In order to control and prevent outbreaks of Salmonella, public health scientists and officials work tirelessly to ensure the farm to table chain remains free of contamination.
In order to control and prevent outbreaks of Salmonella, public health scientists and officials work tirelessly to ensure the farm to table chain remains free of contamination. They employ a variety of methods, technologies, and collaborations to remain one step ahead.
Most recently, the Center for Disease Control and Prevention (CDC) collaborated with public health officials in several states, along with, the US Food and Drug Administration (FDA) to investigate a multi-state outbreak of Salmonella Reading and Salmonella Abony infections. In order to identify illnesses that may be part of this outbreak, public health investigators utilized the PulseNet System.

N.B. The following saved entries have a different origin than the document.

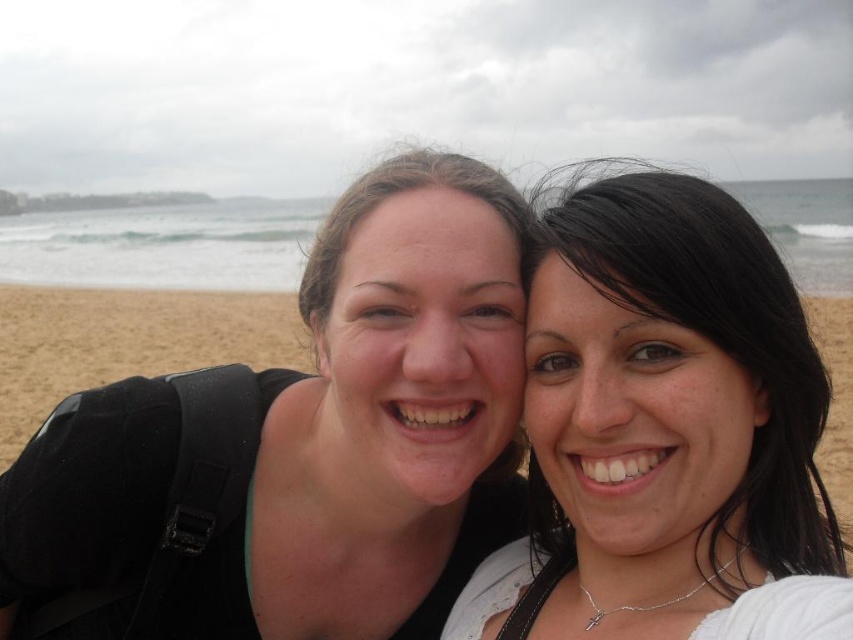 Does matte black backpack at left have a larger size compared to smooth white blouse at center?

Actually, matte black backpack at left might be smaller than smooth white blouse at center.

Can you confirm if matte black backpack at left is smaller than smooth white blouse at center?

Correct, matte black backpack at left occupies less space than smooth white blouse at center.

Who is more distant from viewer, (419, 554) or (724, 419)?

Positioned behind is point (419, 554).

Where is `matte black backpack at left`? This screenshot has width=853, height=640. matte black backpack at left is located at coordinates (299, 445). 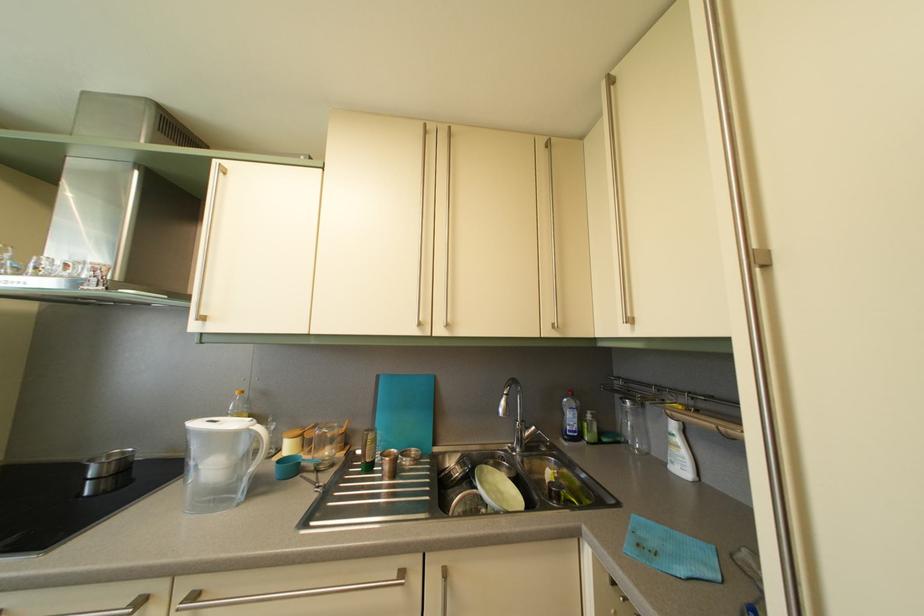 The location [687,509] corresponds to which object?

“PulseNet compares the DNA fingerprints of bacteria from patients to find clusters of disease that might represent unrecognized outbreaks,” according to the CDC. Laboratorians throughout the United States submit samples to the CDC; when there is a match an investigation can be launched to detect the source.
According to officials at the CDC, “Thirty people infected with the [multi-state] outbreak strains have been reported from nine states. Of those ill people, 24 were infected with Salmonella Reading, 1 was infected with Salmonella Abony, and 5 were infected with both. A list of the states and the number of cases in each can be found on the Case Count Map page.” The investigation continues and the CDC plans to update their website as more information becomes available.
Salmonella, it is estimated, causes one million food-borne illnesses, 19,000 hospitalizations, and 380 deaths annually, in the United States. Public health scientists have been tracing Salmonella infections since 1962. Identifying structures on the bacteria’s surface, have allowed scientists to classify the many types of Salmonella into serotypes.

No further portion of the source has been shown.